[BUG] Dual meaning of `max_position_embeddings`, computing both embedding shape & yarn scaling base
Describe the bug
When using MLA on a sequence length other than config.max_position_embeddings, a tensor shape mismatch error is thrown while applying the positional embeddings, stemming from this line.
Effectively, the seq_len dimension of the embedding matrix has to correspond to the actual sequence length being passed into the model, which is generally different from the old_context_len parameter. The old_context_len parameter is used in the computation of the YARN scaling, for example here. So changing this parameter in the config to match the context length at training time will cause the positional embeddings to be wrong.
To Reproduce
- Try a forward pass using MLA on a sequence whose length is different from
config.max_position_embeddings. - There will be a tensor shape mismatch error inside the application of the positional embeddings to q and k.
- Changing
config.max_position_embeddingswill cause a different embedding to be computed & produce incorrect output, but will make the error go away.
Expected behavior
The size of the embedding matrix adapts to the sequence length of the Q / K tensors or config.max_sequence_length instead of config.max_position_embeddings`.
Stack trace/logs Can provide if needed
Environment (please complete the following information):
- Megatron-LM commit ID:
aa719a0b0145481fb9212c577ee9a3f000fd16da+ internal patches - PyTorch version: 2.5.1
- CUDA version: 12.2
- NCCL version: 2.21.5
Proposed fix
I was able to patch this by replacing the above line with rotary_pos_emb = self.rotary_pos_emb(max_seq_len=q_len), though I do not believe this is a general solution for inference-time.
Additional context N/A
Hi, thanks for your issue, we were aware of this bug and have already come up with a fix for 0.11 release. It will further be integrated with other pos_emb functions in the next release
Marking as stale. No activity in 60 days.

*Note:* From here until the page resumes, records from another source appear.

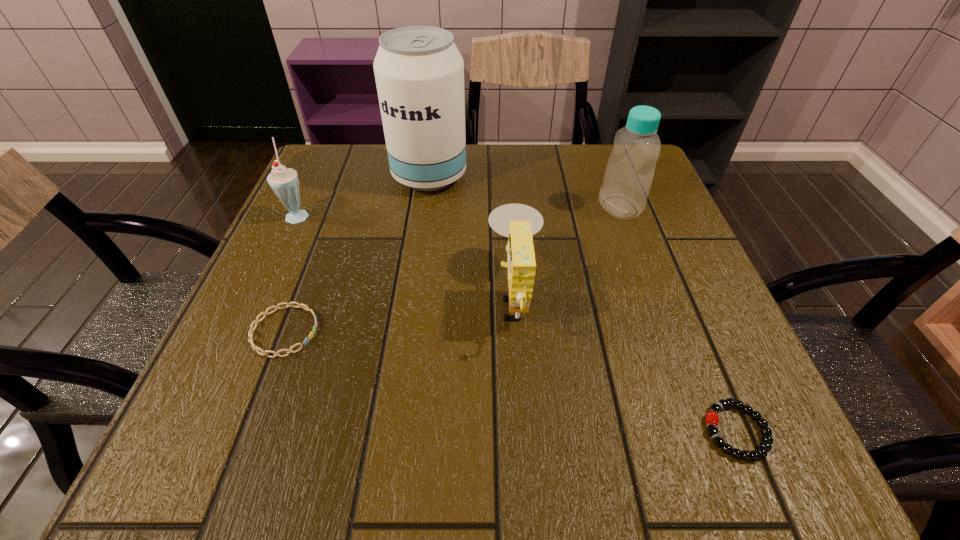 The width and height of the screenshot is (960, 540). Find the location of `bracelet positioned at the left edge`. bracelet positioned at the left edge is located at coordinates (266, 312).

Locate an element on the screen. bottle located in the right edge section of the desktop is located at coordinates (629, 173).

At what (x,y) coordinates should I click in order to perform the action: click on bracelet at the right edge. Please return your answer as a coordinate pair (x, y). Looking at the image, I should click on (712, 418).

The width and height of the screenshot is (960, 540). I want to click on object that is at the far right corner, so click(629, 173).

At what (x,y) coordinates should I click in order to perform the action: click on object that is at the near right corner. Please return your answer as a coordinate pair (x, y). Looking at the image, I should click on (712, 418).

Locate an element on the screen. The height and width of the screenshot is (540, 960). vacant space at the near edge is located at coordinates (599, 430).

The height and width of the screenshot is (540, 960). Identify the location of vacant region at the left edge of the desktop. (321, 243).

Where is `free space at the right edge`? Image resolution: width=960 pixels, height=540 pixels. free space at the right edge is located at coordinates (652, 272).

The height and width of the screenshot is (540, 960). In the image, there is a desktop. Find the location of `vacant region at the far left corner`. vacant region at the far left corner is located at coordinates (364, 151).

Locate an element on the screen. free space at the far right corner of the desktop is located at coordinates coord(597,163). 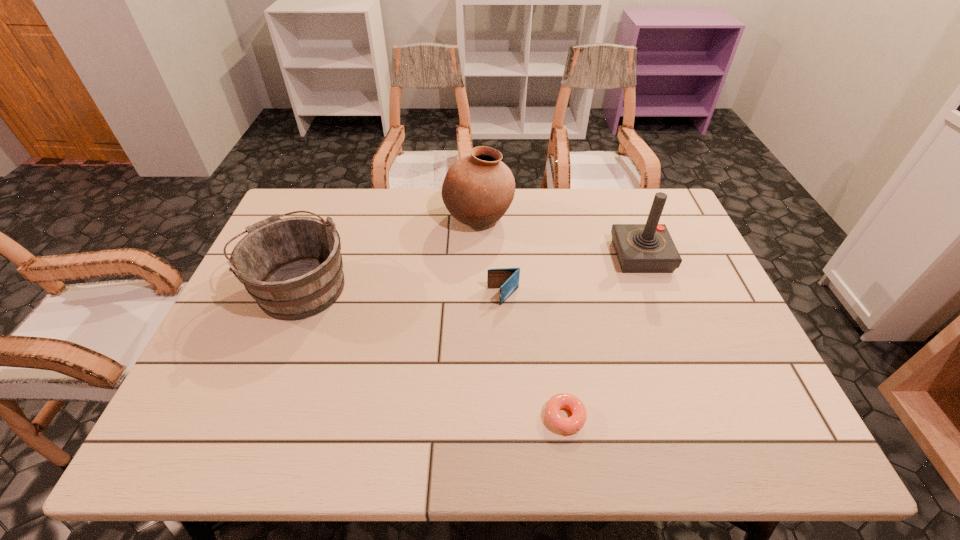 Identify the location of vacant region located on the rectangular base of the rightmost object. [556, 256].

Locate an element on the screen. The width and height of the screenshot is (960, 540). free region located 0.180m on the front of the third shortest object is located at coordinates (256, 390).

At what (x,y) coordinates should I click in order to perform the action: click on vacant area situated 0.200m on the exterior surface of the wallet. Please return your answer as a coordinate pair (x, y). The image size is (960, 540). Looking at the image, I should click on (413, 296).

Where is `free location located 0.390m on the exterior surface of the wallet`? The width and height of the screenshot is (960, 540). free location located 0.390m on the exterior surface of the wallet is located at coordinates (342, 296).

Locate an element on the screen. This screenshot has width=960, height=540. free point located 0.310m on the exterior surface of the wallet is located at coordinates (372, 296).

You are a GUI agent. You are given a task and a screenshot of the screen. Output one action in this format:
    pyautogui.click(x=<x>, y=<y>)
    Task: Click on the blank space located 0.320m on the left of the doughnut
    This screenshot has width=960, height=540.
    Given the screenshot: What is the action you would take?
    pyautogui.click(x=394, y=417)

You are a GUI agent. You are given a task and a screenshot of the screen. Output one action in this format:
    pyautogui.click(x=<x>, y=<y>)
    Task: Click on the object that is at the far edge
    The height and width of the screenshot is (540, 960).
    Given the screenshot: What is the action you would take?
    pyautogui.click(x=478, y=189)

The image size is (960, 540). I want to click on object located in the near edge section of the desktop, so click(567, 425).

Find the location of a particular element. This screenshot has height=540, width=960. object located at the left edge is located at coordinates (293, 268).

At what (x,y) coordinates should I click in order to perform the action: click on object that is at the right edge. Please return your answer as a coordinate pair (x, y). This screenshot has height=540, width=960. Looking at the image, I should click on (640, 248). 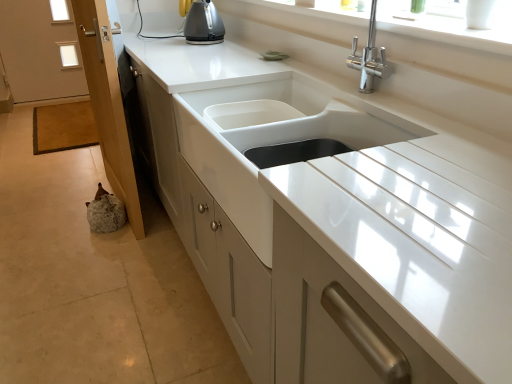 Question: Should I look upward or downward to see wooden screen door at lower left?

Choices:
 (A) down
 (B) up

Answer: (B)

Question: Is white glossy sink at center positioned beyond the bounds of wooden screen door at lower left?

Choices:
 (A) yes
 (B) no

Answer: (A)

Question: Does white glossy sink at center come behind wooden screen door at lower left?

Choices:
 (A) yes
 (B) no

Answer: (B)

Question: Is white glossy sink at center wider than wooden screen door at lower left?

Choices:
 (A) yes
 (B) no

Answer: (A)

Question: From the image's perspective, is white glossy sink at center beneath wooden screen door at lower left?

Choices:
 (A) yes
 (B) no

Answer: (A)

Question: Considering the relative sizes of white glossy sink at center and wooden screen door at lower left in the image provided, is white glossy sink at center bigger than wooden screen door at lower left?

Choices:
 (A) no
 (B) yes

Answer: (A)

Question: Is the surface of white glossy sink at center in direct contact with wooden screen door at lower left?

Choices:
 (A) no
 (B) yes

Answer: (A)

Question: From the image's perspective, is wooden screen door at lower left under white glossy sink at center?

Choices:
 (A) yes
 (B) no

Answer: (B)

Question: Is wooden screen door at lower left positioned with its back to white glossy sink at center?

Choices:
 (A) yes
 (B) no

Answer: (B)

Question: Is wooden screen door at lower left closer to the viewer compared to white glossy sink at center?

Choices:
 (A) no
 (B) yes

Answer: (A)

Question: Is wooden screen door at lower left shorter than white glossy sink at center?

Choices:
 (A) yes
 (B) no

Answer: (B)

Question: Is there a large distance between wooden screen door at lower left and white glossy sink at center?

Choices:
 (A) no
 (B) yes

Answer: (A)

Question: Does wooden screen door at lower left have a greater width compared to white glossy sink at center?

Choices:
 (A) yes
 (B) no

Answer: (B)

Question: From their relative heights in the image, would you say wooden screen door at lower left is taller or shorter than white glossy sink at center?

Choices:
 (A) short
 (B) tall

Answer: (B) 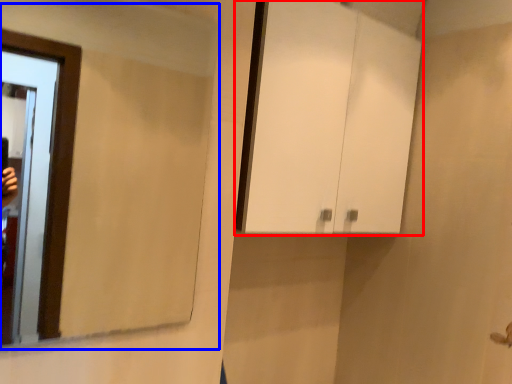 Question: Which point is further to the camera, cabinetry (highlighted by a red box) or mirror (highlighted by a blue box)?

Choices:
 (A) cabinetry
 (B) mirror

Answer: (A) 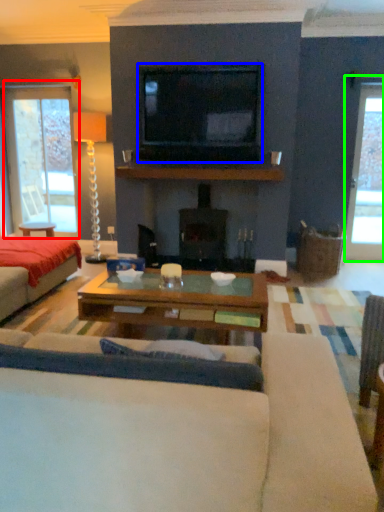 Question: Which object is the closest to the window (highlighted by a red box)? Choose among these: television (highlighted by a blue box) or window (highlighted by a green box).

Choices:
 (A) television
 (B) window

Answer: (A) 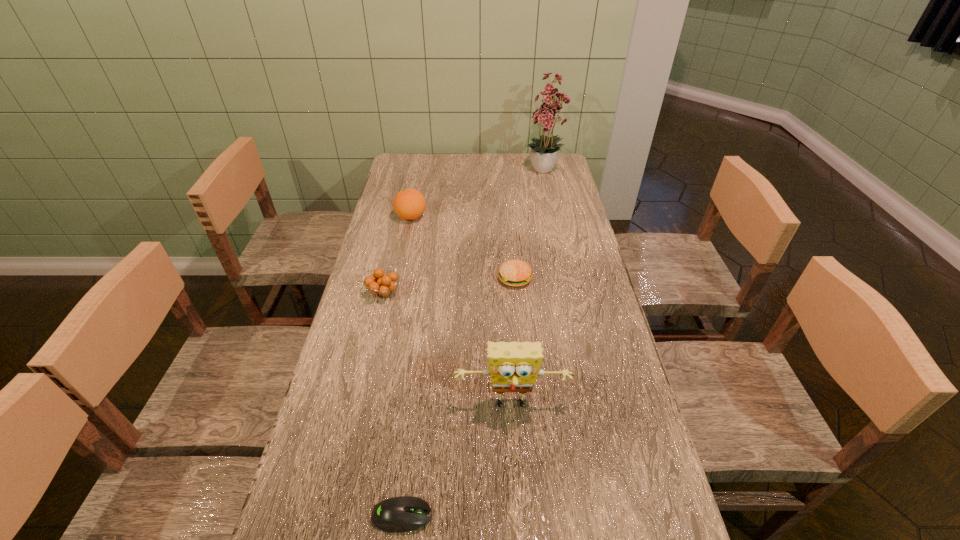 Image resolution: width=960 pixels, height=540 pixels. In order to click on unoccupied position between the flower arrangement and the fifth shortest object in this screenshot , I will do `click(528, 289)`.

At what (x,y) coordinates should I click in order to perform the action: click on vacant space that is in between the sponge and the flower arrangement. Please return your answer as a coordinate pair (x, y). Looking at the image, I should click on (528, 289).

Locate an element on the screen. This screenshot has width=960, height=540. vacant space in between the flower arrangement and the second tallest object is located at coordinates (528, 289).

Identify which object is the fifth closest to the nearer orange fruit. Please provide its 2D coordinates. Your answer should be formatted as a tuple, i.e. [(x, y)], where the tuple contains the x and y coordinates of a point satisfying the conditions above.

[(543, 152)]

@BoxiangW It seems that it didn't ship with 0.11.0, any update on this?
Hi @yzlnew, it should be fixed with https://github.com/NVIDIA/Megatron-LM/blob/00efe37a85194a521789778ae47299ce8c054dc0/megatron/core/transformer/multi_latent_attention.py#L363
@BoxiangW I'm afraid that's not relevant to this specific issue,
For YarnRotaryEmbedding, it is still initialized with original_max_position_embeddings=config.max_position_embeddings. But for DeepSeek-V3, it should be set to 4096 for whatever seq length it is trained on.
https://github.com/NVIDIA/Megatron-LM/blob/00efe37a85194a521789778ae47299ce8c054dc0/megatron/core/transformer/multi_latent_attention.py#L96-L108
I think you are talking about a different issue. So this self.config.max_position_embeddings is defined here in https://github.com/NVIDIA/Megatron-LM/blob/00efe37a85194a521789778ae47299ce8c054dc0/megatron/core/transformer/transformer_config.py#L1125
I think YaRN only need this original_max_position_embeddings for its computation
@BoxiangW Yes, maybe a config for original_max_position_embeddings, otherwise it will be overwritten by max_position_embeddings passed from arguments.

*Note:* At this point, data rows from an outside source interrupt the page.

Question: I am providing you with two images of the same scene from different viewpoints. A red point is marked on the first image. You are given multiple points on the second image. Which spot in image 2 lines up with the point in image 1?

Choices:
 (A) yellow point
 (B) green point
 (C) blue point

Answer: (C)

Hi @BoxiangW , I also observed this overwritten issue due to the duplicated name of max_position_embeddings and original_max_position_embeddings (named max_position_embeddings in MLATransformerConfig).
Thanks for the feedbacks. In this case, I can change the naming of https://github.com/NVIDIA/Megatron-LM/blob/00efe37a85194a521789778ae47299ce8c054dc0/megatron/core/transformer/transformer_config.py#L1125 into original_max_position_embeddings instead to avoid conflicts.
@yzlnew @lostkevin I am trying to understand the root cause of this issue a little bit more, could you share a simple reproduce code for this issue? Thanks!
@BoxiangW It's a little bit complicated and also confusing. I'll try my best.
First, let's walk through the original config from DeepSeek.
https://huggingface.co/deepseek-ai/DeepSeek-V3/blob/main/config.json
Basically, we need
"rope_scaling": {
"beta_fast": 32,
"beta_slow": 1,
"factor": 40,
"mscale": 1.0,
"mscale_all_dim": 1.0,
"original_max_position_embeddings": 4096,
"type": "yarn"
},
"max_position_embeddings": 163840,
for YaRN computation.
For DeepSeek V3, the model is first heavily pretrained on 4096 seq length, and gradually trained on longer sequences for long context extension. The YaRN parameters are set to $s=40, \alpha=1, \beta=32$ for the two extension stages, which make it a model with ideal context length at max_position_embeddings=4,096*40=163,840.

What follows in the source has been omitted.